### Task details:
Take the data that follows and return it exactly.

(Saved data entries)
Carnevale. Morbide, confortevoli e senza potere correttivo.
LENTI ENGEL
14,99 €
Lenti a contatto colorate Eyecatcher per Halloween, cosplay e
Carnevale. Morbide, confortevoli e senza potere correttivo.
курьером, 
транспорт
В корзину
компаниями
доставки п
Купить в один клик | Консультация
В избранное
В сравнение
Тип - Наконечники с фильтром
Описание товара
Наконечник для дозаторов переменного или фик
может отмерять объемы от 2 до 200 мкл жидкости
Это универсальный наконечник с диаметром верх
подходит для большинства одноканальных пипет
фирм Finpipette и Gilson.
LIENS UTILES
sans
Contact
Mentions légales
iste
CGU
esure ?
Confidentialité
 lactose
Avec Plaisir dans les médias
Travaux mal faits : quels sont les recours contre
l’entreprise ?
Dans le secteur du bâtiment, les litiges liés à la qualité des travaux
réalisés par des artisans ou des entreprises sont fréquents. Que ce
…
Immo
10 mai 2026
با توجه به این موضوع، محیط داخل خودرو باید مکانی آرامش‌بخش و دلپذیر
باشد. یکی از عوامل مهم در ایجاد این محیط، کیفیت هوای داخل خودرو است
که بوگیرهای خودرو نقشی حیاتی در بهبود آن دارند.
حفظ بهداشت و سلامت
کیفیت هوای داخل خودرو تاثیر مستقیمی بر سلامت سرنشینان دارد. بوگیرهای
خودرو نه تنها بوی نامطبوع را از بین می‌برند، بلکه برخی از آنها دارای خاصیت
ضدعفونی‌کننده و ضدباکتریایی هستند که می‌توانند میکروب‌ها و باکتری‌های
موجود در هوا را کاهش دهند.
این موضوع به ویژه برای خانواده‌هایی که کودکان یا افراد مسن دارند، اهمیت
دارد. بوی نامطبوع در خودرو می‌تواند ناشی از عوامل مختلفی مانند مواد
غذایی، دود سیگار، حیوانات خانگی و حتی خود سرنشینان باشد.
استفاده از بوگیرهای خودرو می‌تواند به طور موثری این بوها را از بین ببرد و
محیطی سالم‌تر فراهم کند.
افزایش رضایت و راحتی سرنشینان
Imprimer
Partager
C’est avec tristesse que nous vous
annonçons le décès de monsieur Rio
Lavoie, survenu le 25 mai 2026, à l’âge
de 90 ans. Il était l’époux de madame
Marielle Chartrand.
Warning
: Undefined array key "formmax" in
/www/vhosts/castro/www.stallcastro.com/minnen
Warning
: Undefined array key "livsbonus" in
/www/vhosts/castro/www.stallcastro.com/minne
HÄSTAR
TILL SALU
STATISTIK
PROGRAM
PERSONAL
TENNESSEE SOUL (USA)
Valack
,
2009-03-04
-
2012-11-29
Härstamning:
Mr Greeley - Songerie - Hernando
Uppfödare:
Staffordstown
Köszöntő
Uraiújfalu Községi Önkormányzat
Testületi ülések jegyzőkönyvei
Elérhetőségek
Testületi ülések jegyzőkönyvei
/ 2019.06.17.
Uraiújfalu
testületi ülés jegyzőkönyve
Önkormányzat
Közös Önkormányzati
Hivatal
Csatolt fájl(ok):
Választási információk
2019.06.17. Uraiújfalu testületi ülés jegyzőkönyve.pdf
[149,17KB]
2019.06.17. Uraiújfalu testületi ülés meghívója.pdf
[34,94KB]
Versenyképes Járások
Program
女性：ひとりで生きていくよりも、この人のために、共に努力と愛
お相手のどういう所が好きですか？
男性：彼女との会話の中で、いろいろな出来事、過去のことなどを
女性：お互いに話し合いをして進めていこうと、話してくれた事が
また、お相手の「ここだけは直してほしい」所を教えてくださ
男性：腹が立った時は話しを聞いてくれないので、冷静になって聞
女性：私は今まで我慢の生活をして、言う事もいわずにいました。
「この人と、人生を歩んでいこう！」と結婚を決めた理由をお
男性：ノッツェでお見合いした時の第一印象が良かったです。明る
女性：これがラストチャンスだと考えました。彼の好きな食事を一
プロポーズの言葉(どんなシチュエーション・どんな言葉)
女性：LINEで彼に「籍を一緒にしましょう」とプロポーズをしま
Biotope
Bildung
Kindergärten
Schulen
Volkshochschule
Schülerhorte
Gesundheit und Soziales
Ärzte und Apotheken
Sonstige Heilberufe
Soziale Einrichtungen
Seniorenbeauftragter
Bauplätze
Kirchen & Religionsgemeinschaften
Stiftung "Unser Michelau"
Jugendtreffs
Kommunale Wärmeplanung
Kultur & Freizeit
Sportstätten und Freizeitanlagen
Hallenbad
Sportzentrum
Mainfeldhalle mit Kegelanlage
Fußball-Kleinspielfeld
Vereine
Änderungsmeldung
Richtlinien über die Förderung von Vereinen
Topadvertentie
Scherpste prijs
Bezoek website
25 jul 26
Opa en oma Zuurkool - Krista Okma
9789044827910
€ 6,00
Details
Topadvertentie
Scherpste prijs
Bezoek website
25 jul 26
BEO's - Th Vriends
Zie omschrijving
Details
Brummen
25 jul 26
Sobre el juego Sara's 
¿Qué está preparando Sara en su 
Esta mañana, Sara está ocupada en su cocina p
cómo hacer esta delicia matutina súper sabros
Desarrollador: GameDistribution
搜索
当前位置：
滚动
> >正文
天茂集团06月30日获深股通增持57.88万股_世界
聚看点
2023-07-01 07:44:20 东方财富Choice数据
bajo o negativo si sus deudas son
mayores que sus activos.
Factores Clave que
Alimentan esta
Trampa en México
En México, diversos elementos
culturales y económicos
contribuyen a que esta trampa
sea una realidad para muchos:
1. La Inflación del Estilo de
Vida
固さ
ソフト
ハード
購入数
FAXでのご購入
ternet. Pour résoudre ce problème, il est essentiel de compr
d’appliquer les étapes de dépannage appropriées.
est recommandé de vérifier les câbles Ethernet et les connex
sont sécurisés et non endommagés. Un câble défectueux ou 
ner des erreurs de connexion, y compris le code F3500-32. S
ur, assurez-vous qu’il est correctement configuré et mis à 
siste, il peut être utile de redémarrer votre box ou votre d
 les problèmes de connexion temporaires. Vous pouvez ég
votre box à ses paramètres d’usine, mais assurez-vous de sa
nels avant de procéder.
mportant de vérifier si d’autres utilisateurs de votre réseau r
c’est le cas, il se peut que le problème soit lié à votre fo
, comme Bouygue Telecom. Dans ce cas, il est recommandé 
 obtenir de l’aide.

### Answer for this exercise:
Carnevale. Morbide, confortevoli e senza potere correttivo.
LENTI ENGEL
14,99 €
Lenti a contatto colorate Eyecatcher per Halloween, cosplay e
Carnevale. Morbide, confortevoli e senza potere correttivo.
курьером, 
транспорт
В корзину
компаниями
доставки п
Купить в один клик | Консультация
В избранное
В сравнение
Тип - Наконечники с фильтром
Описание товара
Наконечник для дозаторов переменного или фик
может отмерять объемы от 2 до 200 мкл жидкости
Это универсальный наконечник с диаметром верх
подходит для большинства одноканальных пипет
фирм Finpipette и Gilson.
LIENS UTILES
sans
Contact
Mentions légales
iste
CGU
esure ?
Confidentialité
 lactose
Avec Plaisir dans les médias
Travaux mal faits : quels sont les recours contre
l’entreprise ?
Dans le secteur du bâtiment, les litiges liés à la qualité des travaux
réalisés par des artisans ou des entreprises sont fréquents. Que ce
…
Immo
10 mai 2026
با توجه به این موضوع، محیط داخل خودرو باید مکانی آرامش‌بخش و دلپذیر
باشد. یکی از عوامل مهم در ایجاد این محیط، کیفیت هوای داخل خودرو است
که بوگیرهای خودرو نقشی حیاتی در بهبود آن دارند.
حفظ بهداشت و سلامت
کیفیت هوای داخل خودرو تاثیر مستقیمی بر سلامت سرنشینان دارد. بوگیرهای
خودرو نه تنها بوی نامطبوع را از بین می‌برند، بلکه برخی از آنها دارای خاصیت
ضدعفونی‌کننده و ضدباکتریایی هستند که می‌توانند میکروب‌ها و باکتری‌های
موجود در هوا را کاهش دهند.
این موضوع به ویژه برای خانواده‌هایی که کودکان یا افراد مسن دارند، اهمیت
دارد. بوی نامطبوع در خودرو می‌تواند ناشی از عوامل مختلفی مانند مواد
غذایی، دود سیگار، حیوانات خانگی و حتی خود سرنشینان باشد.
استفاده از بوگیرهای خودرو می‌تواند به طور موثری این بوها را از بین ببرد و
محیطی سالم‌تر فراهم کند.
افزایش رضایت و راحتی سرنشینان
Imprimer
Partager
C’est avec tristesse que nous vous
annonçons le décès de monsieur Rio
Lavoie, survenu le 25 mai 2026, à l’âge
de 90 ans. Il était l’époux de madame
Marielle Chartrand.
Warning
: Undefined array key "formmax" in
/www/vhosts/castro/www.stallcastro.com/minnen
Warning
: Undefined array key "livsbonus" in
/www/vhosts/castro/www.stallcastro.com/minne
HÄSTAR
TILL SALU
STATISTIK
PROGRAM
PERSONAL
TENNESSEE SOUL (USA)
Valack
,
2009-03-04
-
2012-11-29
Härstamning:
Mr Greeley - Songerie - Hernando
Uppfödare:
Staffordstown
Köszöntő
Uraiújfalu Községi Önkormányzat
Testületi ülések jegyzőkönyvei
Elérhetőségek
Testületi ülések jegyzőkönyvei
/ 2019.06.17.
Uraiújfalu
testületi ülés jegyzőkönyve
Önkormányzat
Közös Önkormányzati
Hivatal
Csatolt fájl(ok):
Választási információk
2019.06.17. Uraiújfalu testületi ülés jegyzőkönyve.pdf
[149,17KB]
2019.06.17. Uraiújfalu testületi ülés meghívója.pdf
[34,94KB]
Versenyképes Járások
Program
女性：ひとりで生きていくよりも、この人のために、共に努力と愛
お相手のどういう所が好きですか？
男性：彼女との会話の中で、いろいろな出来事、過去のことなどを
女性：お互いに話し合いをして進めていこうと、話してくれた事が
また、お相手の「ここだけは直してほしい」所を教えてくださ
男性：腹が立った時は話しを聞いてくれないので、冷静になって聞
女性：私は今まで我慢の生活をして、言う事もいわずにいました。
「この人と、人生を歩んでいこう！」と結婚を決めた理由をお
男性：ノッツェでお見合いした時の第一印象が良かったです。明る
女性：これがラストチャンスだと考えました。彼の好きな食事を一
プロポーズの言葉(どんなシチュエーション・どんな言葉)
女性：LINEで彼に「籍を一緒にしましょう」とプロポーズをしま
Biotope
Bildung
Kindergärten
Schulen
Volkshochschule
Schülerhorte
Gesundheit und Soziales
Ärzte und Apotheken
Sonstige Heilberufe
Soziale Einrichtungen
Seniorenbeauftragter
Bauplätze
Kirchen & Religionsgemeinschaften
Stiftung "Unser Michelau"
Jugendtreffs
Kommunale Wärmeplanung
Kultur & Freizeit
Sportstätten und Freizeitanlagen
Hallenbad
Sportzentrum
Mainfeldhalle mit Kegelanlage
Fußball-Kleinspielfeld
Vereine
Änderungsmeldung
Richtlinien über die Förderung von Vereinen
Topadvertentie
Scherpste prijs
Bezoek website
25 jul 26
Opa en oma Zuurkool - Krista Okma
9789044827910
€ 6,00
Details
Topadvertentie
Scherpste prijs
Bezoek website
25 jul 26
BEO's - Th Vriends
Zie omschrijving
Details
Brummen
25 jul 26
Sobre el juego Sara's 
¿Qué está preparando Sara en su 
Esta mañana, Sara está ocupada en su cocina p
cómo hacer esta delicia matutina súper sabros
Desarrollador: GameDistribution
搜索
当前位置：
滚动
> >正文
天茂集团06月30日获深股通增持57.88万股_世界
聚看点
2023-07-01 07:44:20 东方财富Choice数据
bajo o negativo si sus deudas son
mayores que sus activos.
Factores Clave que
Alimentan esta
Trampa en México
En México, diversos elementos
culturales y económicos
contribuyen a que esta trampa
sea una realidad para muchos:
1. La Inflación del Estilo de
Vida
固さ
ソフト
ハード
購入数
FAXでのご購入
ternet. Pour résoudre ce problème, il est essentiel de compr
d’appliquer les étapes de dépannage appropriées.
est recommandé de vérifier les câbles Ethernet et les connex
sont sécurisés et non endommagés. Un câble défectueux ou 
ner des erreurs de connexion, y compris le code F3500-32. S
ur, assurez-vous qu’il est correctement configuré et mis à 
siste, il peut être utile de redémarrer votre box ou votre d
 les problèmes de connexion temporaires. Vous pouvez ég
votre box à ses paramètres d’usine, mais assurez-vous de sa
nels avant de procéder.
mportant de vérifier si d’autres utilisateurs de votre réseau r
c’est le cas, il se peut que le problème soit lié à votre fo
, comme Bouygue Telecom. Dans ce cas, il est recommandé 
 obtenir de l’aide.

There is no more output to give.